Large AI language models are one of the greatest achievements of AI research recently. Meta's head of AI, Yann LeCun, describes their limitations - and they are not technical.
When the first people gained access to OpenAI's powerful text AI GPT-3, a tremendous momentum in app creation developed - and a certain mystery: What knowledge, what abilities could be concealed in these 96 layers and 175 billion parameters? Could there be more hidden in the depths of the model than the simple completion of sentences? A deeper understanding of the world, perhaps the key to a machine's common sense and thus to a human-like AI?
GPT-3 was the initial spark for the spread of large language models
The introduction of GPT-3 provided the impetus for the development of more advanced language models. Since then, numerous other models have appeared, some of which are even larger and more powerful, offering advantages in an increasing number of application scenarios, some of which go beyond direct text generation.
For example, the language understanding of large language models is fundamental to the graphics revolution currently underway with DALL-E, StableDiffusion and the like, or it helps in the development of robots that can be used in everyday life.
From today's perspective, language models have not yet made a clear contribution on the path to human-like AI. They do produce intelligible text, so credibly that former Google developer Blake Lemoine claimed a Google chatbot had a consciousness. But they don't understand.
Doomed to shallowness
In a joint essay with AI researcher Jake Browning, Meta's AI chief Yann LeCun describes why he believes large AI language models cannot lead the way to human-like AI.
The two scientists argue that language contains only a small portion of human knowledge. Much of that knowledge, and likewise the knowledge of animals, exists neither in verbal nor symbolic form, they say. Accordingly, large language models could not come close to human intelligence, "even if trained from now until the heat death of the universe."
The limitation, therefore, is not artificial intelligence but "the limited nature of language," the researchers write. Today's AI language systems are impressive, but "doomed to a shallow understanding that will never approximate the full-bodied thinking we see in humans."
Language data training is used by AI to acquire a small portion of human knowledge through a tiny bottleneck, according to the researchers. Language models, therefore, resembled a mirror that gives the illusion of depth by reflecting everything, but in reality, is only a few centimeters thick. "If we try to explore its depths, we bump our heads," the researchers write.

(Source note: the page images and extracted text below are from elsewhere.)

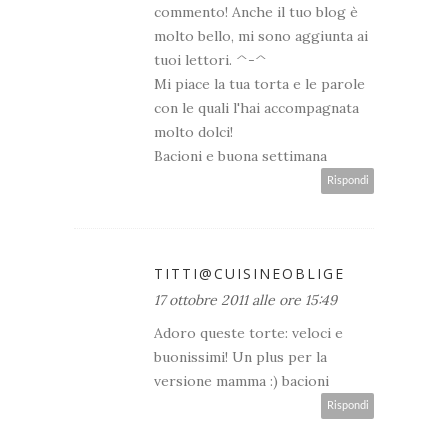
commento! Anche il tuo blog è
molto bello, mi sono aggiunta ai
tuoi lettori. ^-^
Mi piace la tua torta e le parole
con le quali l'hai accompagnata
molto dolci!
Bacioni e buona settimana
Rispondi
TITTI@CUISINEOBLIGE
17 ottobre 2011 alle ore 15:49
Adoro queste torte: veloci e
buonissimi! Un plus per la
versione mamma :) bacioni
Rispondi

AI is not the problem - it's language
Any form of language, they say, is just a very compressed and "highly specific, and deeply limited, kind of knowledge representation." However, human understanding of language often depends on a more in-depth understanding of the context in which a sentence or paragraph is placed.
Understanding is influenced, for example, by a shared perception of situations or by knowledge about social roles. Research on children's text comprehension has shown that background knowledge about the text plays a crucial role in comprehension, the researchers say.

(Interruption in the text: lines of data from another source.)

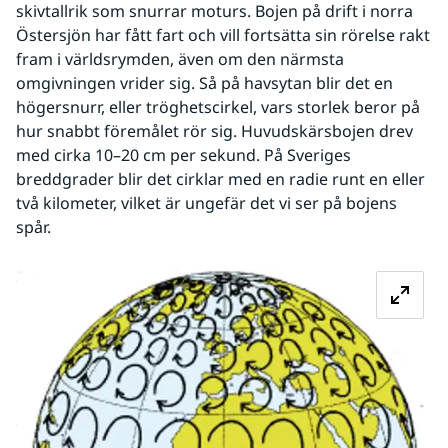
skivtallrik som snurrar moturs. Bojen på drift i norra 
Östersjön har fått fart och vill fortsätta sin rörelse rakt 
fram i världsrymden, även om den närmsta 
omgivningen vrider sig. Så på havsytan blir det en 
högersnurr, eller tröghetscirkel, vars storlek beror på 
hur snabbt föremålet rör sig. Huvudskärsbojen drev 
med cirka 10–20 cm per sekund. På Sveriges 
breddgrader blir det cirklar med en radie runt en eller 
två kilometer, vilket är ungefär det vi ser på bojens 
spår.
Fö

"Abandoning the view that all knowledge is linguistic permits us to realize how much of our knowledge is nonlinguistic," the researchers write, citing as an example an IKEA instruction manual that shows only illustrations and does without textual instructions.
In the quest for machine common sense, researchers would therefore have to think about systems that focus on the world itself - and not on the words used to describe it.
LeCun proposed in early March an AI architecture made up of several modules modeled after the human brain. At the heart of this architecture is the world model module, which is designed to learn abstract representations of the world and ignore unimportant details to make predictions about the world - just as humans constantly do.